An adjacency list is a way to represent a graph as a map from nodes to lists of edges.

Pros	Cons
Space efficient for representing sparse graphs	Less space efficient for denser graphs.
Iterating over all edges is efficient	Edge weight lookup is O(E)
	Slightly more complex graph representation

Edge List#

An edge list is a way to represent a graph simply as an unordered list of edges. Assume the notation for any triplet (u,v,w) means: “the cost from node u to node v is w” This representation is seldomly used because of its lack of structure. However, it is conceptually simple and practical in a handful of algorithms.

Pros	Cons
Space efficient for representing sparse graphs	Less space efficient for denser graphs.
Iterating over all edges is efficient	Edge weight lookup is O(E)
Very simple structure

Graph Abstract Data Type#

The graph abstract data type (ADT) is defined as follows:

Graph() creates a new, empty graph.
add_vertex(vert) adds an instance of Vertex to the graph.
add_edge(fromVert, toVert) Adds a new, directed edge to the graph that connects two vertices.
add_edge(fromVert, toVert, weight) Adds a new, weighted, directed edge to the graph that connects two vertices.
get_vertices() returns the list of all vertices in the graph.
in returns True for a statement of the form vertex in graph, if the given vertex is in the graph, False otherwise.

Implementing a Graph in Python#

An abstract data type (ADT) when given a physical implementation then we refer to the implementation as a data structure.

In any object-oriented programming language, the implementation of choice for an abstract data type such as a Graph is the creation of a new class. The Graph operations are implemented as methods.

Using dictionaries, it is easy to implement the adjacency list in Python. In our implementation of the Graph abstract data type we will create a classes Graph, which holds the master list of vertices, and edges.

class Graph:

    def __init__(self):
        self.vertices = set()
        self.num_vertices = 0

        self.edges = {}
        self.num_edges = 0

    def add_vertex(self, v):
        if v not in self.vertices:
            self.vertices.add(v)
            self.num_vertices += 1

    def add_edge(self, v, u, w=None):
        self.add_vertex(v)
        self.add_vertex(u)

        if v not in self.edges:
            self.edges[v] = {u: w}
        else:
            self.edges[v][u] = w

        self.num_edges += 1

    def get_vertices(self):
        return self.vertices

    def get_edges(self, v):
        return self.edges[v].items()


g = Graph()
g.add_edge(0, 1, 5)
g.add_edge(0, 4, 4)
g.add_edge(4, 1, 0)
g.add_edge(4, 3, 1)
g.add_edge(1, 0, 6)
g.add_edge(1, 4, 7)
g.add_edge(1, 3, 8)
g.add_edge(1, 2, 1)
g.add_edge(2, 3, 3)
g.add_edge(3, 4, 2)

for v in g.get_vertices():
    print(f"{v}")
    for u, w in g.get_edges(v):
        print(f" └──> {u}: {w}")

0
 └──> 1: 5
 └──> 4: 4
1
 └──> 0: 6
 └──> 4: 7
 └──> 3: 8
 └──> 2: 1
2
 └──> 3: 3
3
 └──> 4: 2
4
 └──> 1: 0
 └──> 3: 1

Practical usage in python#

dict module provides an implementation of the graph data structure. And it could be used to represent graphs.
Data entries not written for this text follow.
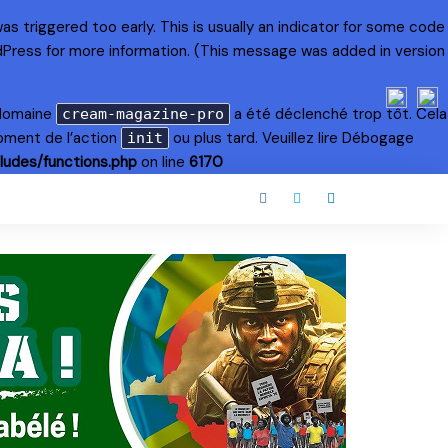
s triggered too early. This is usually an indicator for some code
dPress
for more information. (This message was added in version
 domaine
a été déclenché trop tôt. Cela
cream-magazine-pro
oment de l’action
ou plus tard. Veuillez lire
Débogage
init
ludes/functions.php
on line
6170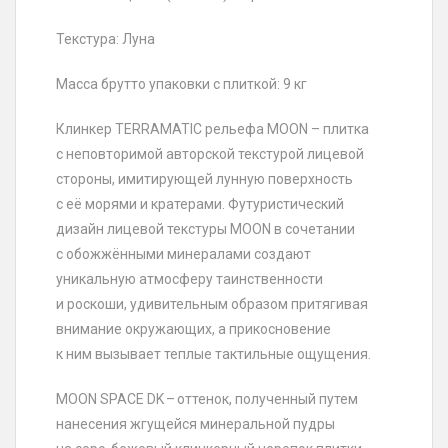
Текстура: Луна
Масса брутто упаковки с плиткой: 9 кг
Клинкер TERRAMATIC рельефа MOON – плитка
с неповторимой авторской текстурой лицевой
стороны, имитирующей лунную поверхность
с её морями и кратерами. Футуристический
дизайн лицевой текстуры MOON в сочетании
с обожжёнными минералами создают
уникальную атмосферу таинственности
и роскоши, удивительным образом притягивая
внимание окружающих, а прикосновение
к ним вызывает теплые тактильные ощущения.
MOON SPACE DK – оттенок, полученный путем
нанесения жгущейся минеральной пудры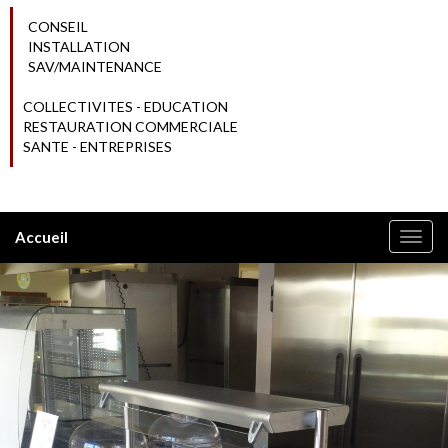
CONSEIL
INSTALLATION
SAV/MAINTENANCE
COLLECTIVITES - EDUCATION
RESTAURATION COMMERCIALE
SANTE - ENTREPRISES
Accueil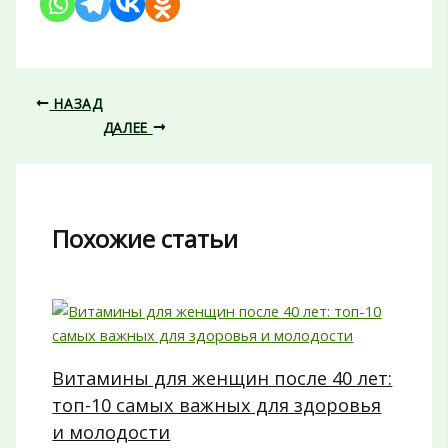
НАЗАД
ДАЛЕЕ
Похожие статьи
Витамины для женщин после 40 лет:
топ-10 самых важных для здоровья
и молодости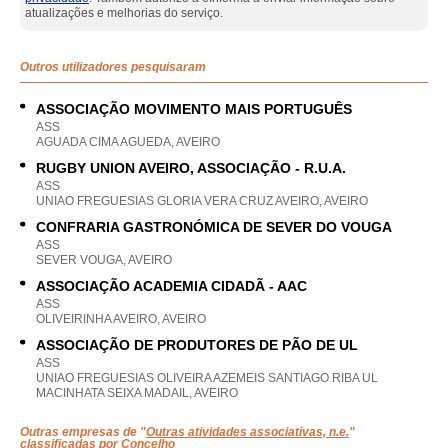
atualizações e melhorias do serviço.
Outros utilizadores pesquisaram
ASSOCIAÇÃO MOVIMENTO MAIS PORTUGUÊS
ASS
AGUADA CIMA AGUEDA, AVEIRO
RUGBY UNION AVEIRO, ASSOCIAÇÃO - R.U.A.
ASS
UNIAO FREGUESIAS GLORIA VERA CRUZ AVEIRO, AVEIRO
CONFRARIA GASTRONÓMICA DE SEVER DO VOUGA
ASS
SEVER VOUGA, AVEIRO
ASSOCIAÇÃO ACADEMIA CIDADÃ - AAC
ASS
OLIVEIRINHA AVEIRO, AVEIRO
ASSOCIAÇÃO DE PRODUTORES DE PÃO DE UL
ASS
UNIAO FREGUESIAS OLIVEIRA AZEMEIS SANTIAGO RIBA UL
MACINHATA SEIXA MADAIL, AVEIRO
Outras empresas de "
Outras atividades associativas, n.e.
"
classificadas por Concelho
graph = {0: [1], 1: [3, 5], 2: [1], 3: [2, 4], 4: [5], 5: [7], 7: [6], 6: [4]}

Breadth First Search#

Breadth first search (BFS. is one of the easiest algorithms for searching a graph. It also serves as a prototype for several other important graph algorithms.

Given a graph G and a starting vertex s, a breadth first search proceeds by exploring edges in the graph to find all the vertices in G for which there is a path from s. The remarkable thing about a breadth first search is that it finds all the vertices that are a distance k from s before it finds any vertices that are a distance k+1.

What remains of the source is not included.